I'm not a blue car fan but that is very pretty and stunning reflections :thumb:


----------



## paranoid73 (Aug 5, 2009)

great work :thumb:


----------



## Miglior (Feb 12, 2006)

Super is said:


> Car looking amazing, top work!!
> Did you use this for the trim or something else:
> http://www.cleanyourcar.co.uk/engine-and-exterior/gtechniq-c4-permanent-trim-restorer/prod_851.html


Yes I used Gtechniq C4 on the trim


----------



## JamesdaSilva (Mar 16, 2012)

Always loved a fella with great taste for shoes:lol:

Great job mate!


----------



## magpieV6 (Jul 29, 2008)

absolute stunner. Seen this beuty in the flesh a few times now, you sir have made her stand out so much more. I bet Phil is thrilled, i would be!

Epic finish


----------



## paulmc08 (Feb 3, 2009)

Cracking results fella


----------



## Jambob28 (May 8, 2011)

Not sure on the Spoiler or exhaust personally.
Looks a bit try hard for me. Standard is awesome enough as it is.
Front splitter would probably look better black too, being the style it is.

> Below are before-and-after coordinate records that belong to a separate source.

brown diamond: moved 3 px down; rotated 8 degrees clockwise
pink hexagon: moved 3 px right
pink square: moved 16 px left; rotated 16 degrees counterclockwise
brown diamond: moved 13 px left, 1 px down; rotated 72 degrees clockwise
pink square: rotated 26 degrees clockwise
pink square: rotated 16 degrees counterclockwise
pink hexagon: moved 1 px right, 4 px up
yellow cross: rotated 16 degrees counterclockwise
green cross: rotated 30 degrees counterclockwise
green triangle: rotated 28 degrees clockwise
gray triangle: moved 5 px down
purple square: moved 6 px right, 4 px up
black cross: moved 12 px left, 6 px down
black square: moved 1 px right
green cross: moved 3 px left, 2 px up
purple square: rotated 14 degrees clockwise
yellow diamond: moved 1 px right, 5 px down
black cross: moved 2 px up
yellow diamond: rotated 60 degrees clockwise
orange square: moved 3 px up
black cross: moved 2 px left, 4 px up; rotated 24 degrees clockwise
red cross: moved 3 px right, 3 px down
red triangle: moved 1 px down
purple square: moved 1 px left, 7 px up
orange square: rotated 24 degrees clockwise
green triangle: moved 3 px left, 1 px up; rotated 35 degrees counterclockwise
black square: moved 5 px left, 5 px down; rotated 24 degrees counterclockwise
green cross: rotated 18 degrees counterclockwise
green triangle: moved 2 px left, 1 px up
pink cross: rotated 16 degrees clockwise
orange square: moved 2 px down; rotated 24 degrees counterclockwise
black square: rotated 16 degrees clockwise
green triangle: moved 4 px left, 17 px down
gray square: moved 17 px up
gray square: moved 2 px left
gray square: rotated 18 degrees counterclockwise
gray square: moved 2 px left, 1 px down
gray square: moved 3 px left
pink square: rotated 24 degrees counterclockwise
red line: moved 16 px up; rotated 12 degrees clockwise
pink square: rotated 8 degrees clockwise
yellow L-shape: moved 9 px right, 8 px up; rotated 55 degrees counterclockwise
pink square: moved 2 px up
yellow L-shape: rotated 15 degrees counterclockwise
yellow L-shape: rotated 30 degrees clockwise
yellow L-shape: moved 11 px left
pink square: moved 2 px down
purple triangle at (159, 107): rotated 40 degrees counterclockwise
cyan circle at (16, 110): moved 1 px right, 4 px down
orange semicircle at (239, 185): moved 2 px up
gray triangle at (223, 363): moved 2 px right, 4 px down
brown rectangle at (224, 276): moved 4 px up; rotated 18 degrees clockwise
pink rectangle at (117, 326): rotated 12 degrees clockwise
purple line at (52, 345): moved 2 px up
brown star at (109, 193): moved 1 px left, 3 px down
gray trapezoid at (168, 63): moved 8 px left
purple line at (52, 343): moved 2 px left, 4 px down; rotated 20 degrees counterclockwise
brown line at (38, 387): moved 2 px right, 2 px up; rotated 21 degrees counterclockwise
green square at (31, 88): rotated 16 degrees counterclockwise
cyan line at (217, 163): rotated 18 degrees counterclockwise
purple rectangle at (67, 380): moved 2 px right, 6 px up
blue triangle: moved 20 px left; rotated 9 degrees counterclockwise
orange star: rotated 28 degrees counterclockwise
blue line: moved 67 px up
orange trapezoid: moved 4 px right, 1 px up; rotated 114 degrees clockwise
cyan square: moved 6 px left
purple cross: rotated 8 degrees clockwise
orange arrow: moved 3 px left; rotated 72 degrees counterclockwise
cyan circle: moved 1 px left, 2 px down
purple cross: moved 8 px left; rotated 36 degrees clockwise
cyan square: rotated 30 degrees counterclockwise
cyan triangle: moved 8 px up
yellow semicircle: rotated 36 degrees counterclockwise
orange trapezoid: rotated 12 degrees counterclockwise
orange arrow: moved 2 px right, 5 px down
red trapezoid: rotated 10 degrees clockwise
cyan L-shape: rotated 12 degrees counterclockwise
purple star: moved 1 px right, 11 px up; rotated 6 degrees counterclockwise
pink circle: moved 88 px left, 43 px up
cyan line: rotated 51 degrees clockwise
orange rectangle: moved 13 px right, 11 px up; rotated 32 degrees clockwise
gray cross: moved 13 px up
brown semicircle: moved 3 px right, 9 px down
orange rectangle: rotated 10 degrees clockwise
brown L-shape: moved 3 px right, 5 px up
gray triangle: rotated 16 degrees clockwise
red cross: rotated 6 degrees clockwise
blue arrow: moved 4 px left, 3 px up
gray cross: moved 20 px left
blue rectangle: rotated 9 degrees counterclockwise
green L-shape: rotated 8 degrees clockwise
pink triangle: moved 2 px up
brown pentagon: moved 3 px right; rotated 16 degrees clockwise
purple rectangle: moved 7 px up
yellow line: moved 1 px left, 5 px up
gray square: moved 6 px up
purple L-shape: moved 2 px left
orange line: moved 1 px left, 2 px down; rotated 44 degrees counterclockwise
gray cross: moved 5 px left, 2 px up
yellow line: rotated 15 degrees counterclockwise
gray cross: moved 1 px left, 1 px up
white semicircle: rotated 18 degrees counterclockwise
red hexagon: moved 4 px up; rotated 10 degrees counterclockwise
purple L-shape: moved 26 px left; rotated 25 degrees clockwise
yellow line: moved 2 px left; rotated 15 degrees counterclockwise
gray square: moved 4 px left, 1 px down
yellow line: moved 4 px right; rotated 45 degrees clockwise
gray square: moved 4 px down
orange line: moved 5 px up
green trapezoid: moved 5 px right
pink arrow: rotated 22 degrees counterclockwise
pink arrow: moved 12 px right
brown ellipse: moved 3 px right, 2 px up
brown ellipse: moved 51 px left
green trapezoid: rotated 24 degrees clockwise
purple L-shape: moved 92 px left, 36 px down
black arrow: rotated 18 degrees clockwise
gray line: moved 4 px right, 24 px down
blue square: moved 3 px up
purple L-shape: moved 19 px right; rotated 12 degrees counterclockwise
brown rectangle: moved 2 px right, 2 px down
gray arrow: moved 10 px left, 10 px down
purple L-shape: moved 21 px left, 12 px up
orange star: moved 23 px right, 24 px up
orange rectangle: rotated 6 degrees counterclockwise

Can't fault your workmanship on correcting it though! Great results.


----------



## Guest (Jul 4, 2013)

Great job. 100% agree best colour can't wait to get mine out this weekend.


----------



## Jack (May 14, 2007)

Great work, love the colour


----------



## Yarde (May 3, 2011)

Fantastic work! Lovely car and you've really made that colour pop!


----------



## VXR.Tom (Jul 20, 2012)

Good work - lovely car.


----------



## typerdan (Apr 11, 2011)

Simply amazing, colour looks incredible!


----------



## luke w (Dec 11, 2012)

Jay u r the master!


----------



## MarkH Renualt (Jun 9, 2012)

absolulty stunning nice work


----------



## SamC (Jan 27, 2013)

another lovely turn around. nice write up as always! loving your work!!


----------



## dooka (Aug 1, 2006)

Dude, you need to cut your nails ..

Great work ..


----------



## GreenyR (Oct 26, 2011)

Absolute Stunning:thumb:


----------



## Gauntstar23 (May 23, 2013)

Fantastic Job Paintwork looks perfect!


----------



## President Swirl (Oct 23, 2011)

Excellent work my friend. That's an amazing colour.


----------



## Mr Gurn (Dec 9, 2009)

have to agree with you that its a truely stunning motor..... the owner must have been gob smacked!!

top motor...... top job!!!!


----------



## giorgos (Feb 14, 2012)

lovely job


----------



## Unicorn (Sep 18, 2011)

Fantastic job, always had a soft spot for the V6  I was browsing your old threads and wanted to take a look at the RenaultSport Clio 200 that you did a few years ago, but it seems to be missing from your website. Is it hosted elsewhere by any chance?


----------



## Black.MB (Aug 22, 2012)

Fantastic glossy finish, awesome results:thumb:


----------



## Junkers_GTi (May 29, 2013)

Absolutely stunning car, would be perfect without that spoiler IMO.

Great job


----------



## Soul Hudson (Jul 5, 2011)

Super bit of work there. Spot on doing all the trim, its a painful job but so worth it.


----------



## JMorty (Apr 25, 2011)

Lush! Love the cup spoiler! :argie:


----------



## euphoria (Aug 20, 2008)

just WOW! I love these cars, always wanted one myself! great job!


----------



## Jonny_R (Oct 23, 2012)

Amazing results as Usual Jay


----------



## id_doug (Apr 6, 2011)

Stunning car, colour detail, write up... well basically everything!


----------



## enc (Jan 25, 2006)

Amazed you didn't break a nail dude !!!


----------